A situation estimation apparatus characterized by that.

The situation estimation device according to claim 7,
A first acoustic event determination unit that determines an acoustic event using the first acoustic feature amount;
A second acoustic event determination unit that determines an acoustic event using the second acoustic feature amount;
The acoustic signal sequence included in the learning information corresponds to the first acoustic feature amount,
The acoustic event information included in the learning information represents the acoustic event determined by the first acoustic event determination unit,
The acoustic event information included in the input information represents the acoustic event determined by the second acoustic event determination unit.
A situation estimation apparatus characterized by that.
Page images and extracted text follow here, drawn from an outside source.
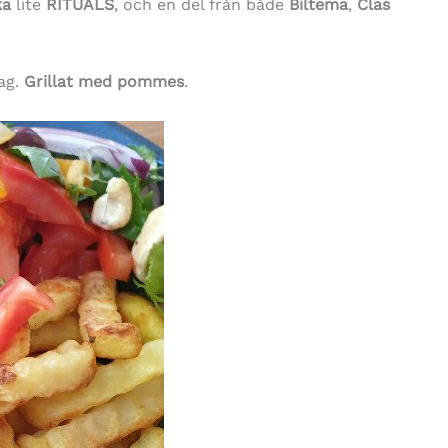
ska
lite
RITUALS
, och en del från både
Biltema
,
Clas
ag.
Grillat med pommes
.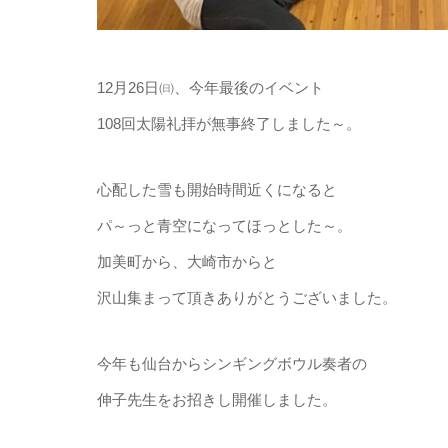
12月26日㈰、今年最後のイベント
108回太陽礼拝が無事終了しました～。
心配した雪も開始時間近くになると
パ～っと青空になってほっとした～。
加美町から、大崎市からと
沢山集まって頂きありがとうございました。
今年も仙台からシンギングボウル奏者の
伸子先生をお招きし開催しました。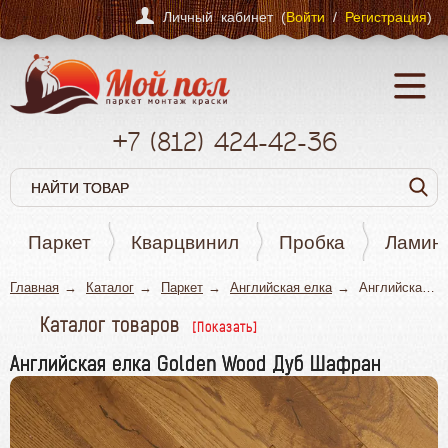
Личный кабинет (
Войти
/
Регистрация
)
+7
(812)
424-42-36
Паркет
Кварцвинил
Пробка
Ламин
Главная
Каталог
Паркет
Английская елка
Английская елка Golden Wood Дуб Шафран
Каталог товаров
Паркет
Английская елка Golden Wood Дуб Шафран
Штучный паркет
Паркетная доска
Английская елка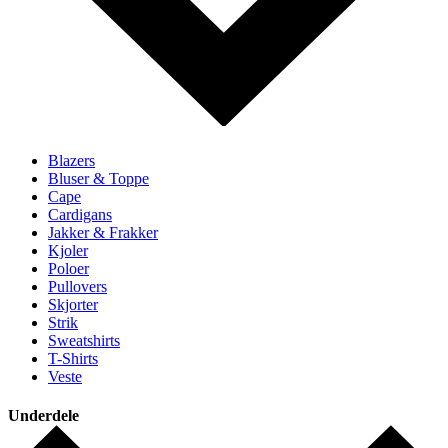
Blazers
Bluser & Toppe
Cape
Cardigans
Jakker & Frakker
Kjoler
Poloer
Pullovers
Skjorter
Strik
Sweatshirts
T-Shirts
Veste
Underdele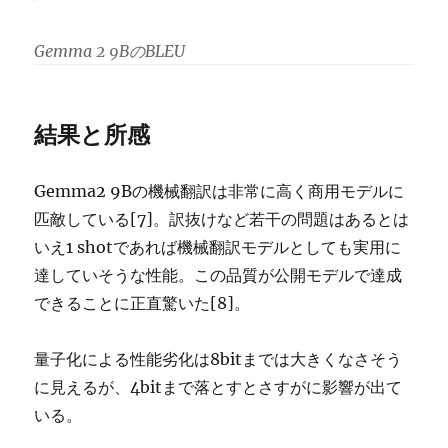
Gemma 2 9BのBLEU
結果と所感
Gemma2 9Bの機械翻訳は非常に高く商用モデルに
匹敵している[7]。訳抜けなど若干の問題はあるとは
いえ1 shotであれば機械翻訳モデルとしても実用に
達していそうな性能。この品質が公開モデルで達成
できることに正直驚いた[8]。
量子化による性能劣化は8bitまでは大きくなさそう
に見えるが、4bitまで落とすとさすがに影響が出て
いる。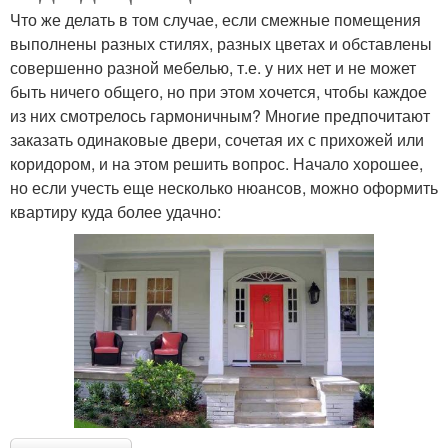
Что же делать в том случае, если смежные помещения
выполнены разных стилях, разных цветах и обставлены
совершенно разной мебелью, т.е. у них нет и не может
быть ничего общего, но при этом хочется, чтобы каждое
из них смотрелось гармоничным? Многие предпочитают
заказать одинаковые двери, сочетая их с прихожей или
коридором, и на этом решить вопрос. Начало хорошее,
но если учесть еще несколько нюансов, можно оформить
квартиру куда более удачно: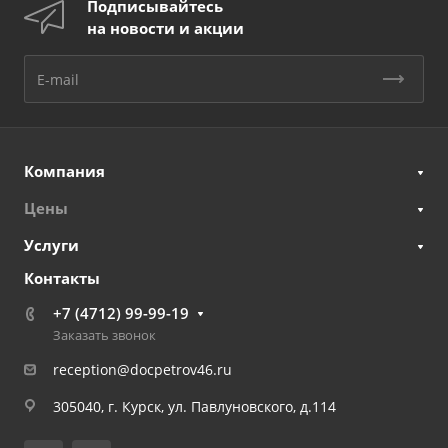
Подписывайтесь
на новости и акции
Компания
Цены
Услуги
Контакты
+7 (4712) 99-99-19
Заказать звонок
reception@docpetrov46.ru
305040, г. Курск, ул. Павлуновского, д.114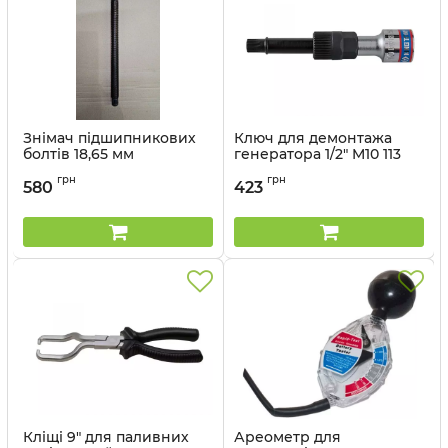
Знімач підшипникових
Ключ для демонтажа
болтів 18,65 мм
генератора 1/2" M10 113
мм
Артикул:
9BA22P011
грн
грн
580
423
Артикул:
9DA103
Кліщі 9" для паливних
Ареометр для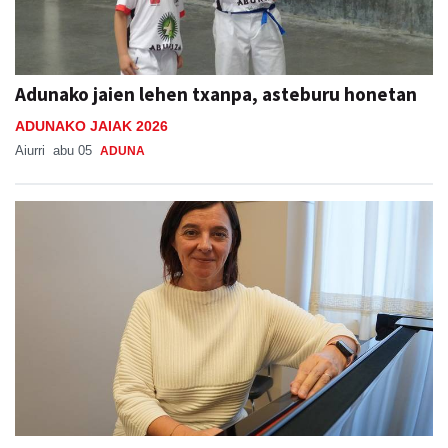
Adunako jaien lehen txanpa, asteburu honetan
ADUNAKO JAIAK 2026
Aiurri
abu 05
ADUNA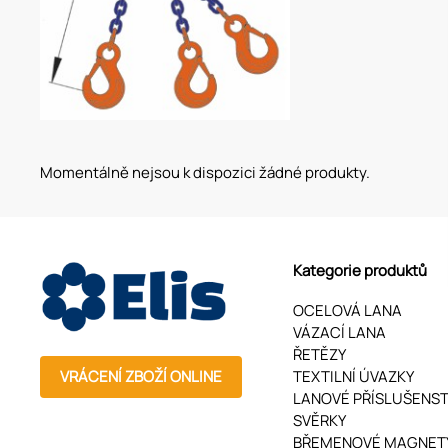
Momentálně nejsou k dispozici žádné produkty.
Kategorie produktů
OCELOVÁ LANA
VÁZACÍ LANA
ŘETĚZY
VRÁCENÍ ZBOŽÍ ONLINE
TEXTILNÍ ÚVAZKY
LANOVÉ PŘÍSLUŠENST
SVĚRKY
BŘEMENOVÉ MAGNET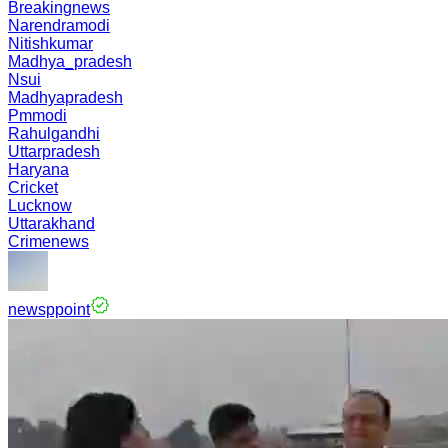
Breakingnews
Narendramodi
Nitishkumar
Madhya_pradesh
Nsui
Madhyapradesh
Pmmodi
Rahulgandhi
Uttarpradesh
Haryana
Cricket
Lucknow
Uttarakhand
Crimenews
newsppoint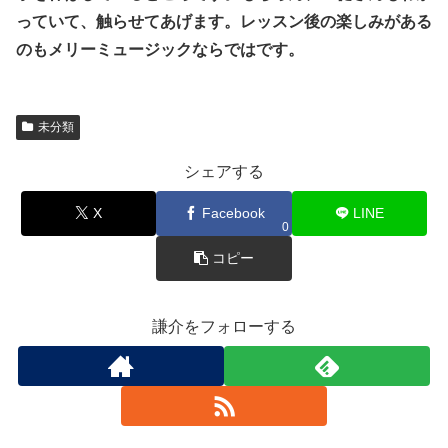
っていて、触らせてあげます。レッスン後の楽しみがある
のもメリーミュージックならではです。
未分類
シェアする
X
Facebook
LINE
0
コピー
謙介をフォローする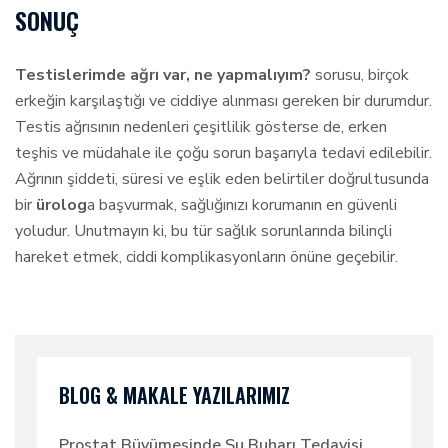
SONUÇ
Testislerimde ağrı var, ne yapmalıyım?
sorusu, birçok
erkeğin karşılaştığı ve ciddiye alınması gereken bir durumdur.
Testis ağrısının nedenleri çeşitlilik gösterse de, erken
teşhis ve müdahale ile çoğu sorun başarıyla tedavi edilebilir.
Ağrının şiddeti, süresi ve eşlik eden belirtiler doğrultusunda
bir
ürolog
a başvurmak, sağlığınızı korumanın en güvenli
yoludur. Unutmayın ki, bu tür sağlık sorunlarında bilinçli
hareket etmek, ciddi komplikasyonların önüne geçebilir.
BLOG & MAKALE YAZILARIMIZ
Prostat Büyümesinde Su Buharı Tedavisi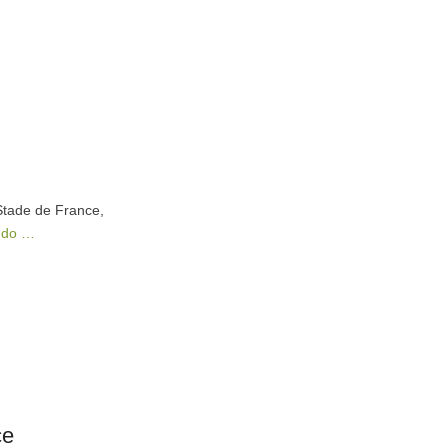
 Stade de France,
ndo …
ce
A situation of a potential field defined by an acoustic event using first and second learning information including a set of time-series acoustic signal sequences and acoustic event information representing an acoustic event corresponding to the acoustic signal sequence A situation modeling unit that obtains a probability P (acoustic event | situation) that the acoustic signal generates a situation and a probability P (situation | acoustic signal string) that the acoustic signal sequence generates the situation;
A generation model comparison unit that estimates a situation corresponding to the acoustic event information included in the second learning information using a situation-acoustic event generation model corresponding to the probability P (acoustic event | situation);
A situation estimation apparatus.

The situation estimation apparatus according to claim 10, wherein
A first feature quantity calculation unit for calculating a first acoustic feature quantity from a first time-series acoustic signal sequence;
A first acoustic event determination unit that determines an acoustic event using the first acoustic feature amount;
A second feature amount calculation unit for calculating a second acoustic feature amount from a second time-series acoustic signal sequence;
A second acoustic event determination unit that determines an acoustic event using the second acoustic feature amount;
The acoustic signal sequence included in the first learning information is the first acoustic signal sequence,
The acoustic event information included in the first learning information represents the acoustic event determined by the first acoustic event determination unit,
The acoustic signal sequence included in the second learning information is the second acoustic signal sequence,
The acoustic event information included in the second learning information represents the acoustic event determined by the second acoustic event determination unit.
A situation estimation apparatus characterized by that.

The situation estimation apparatus according to claim 10, wherein
A first acoustic event determination unit that determines an acoustic event using the first acoustic feature amount;
A second acoustic event determination unit that uses the second acoustic feature amount to determine an acoustic event,
The acoustic signal sequence included in the first learning information corresponds to the first acoustic feature amount,
The acoustic event information included in the first learning information represents the acoustic event determined by the first acoustic event determination unit,
The acoustic signal sequence included in the second learning information corresponds to the second acoustic feature amount,
The acoustic event information included in the second learning information represents the acoustic event determined by the second acoustic event determination unit.
A situation estimation apparatus characterized by that.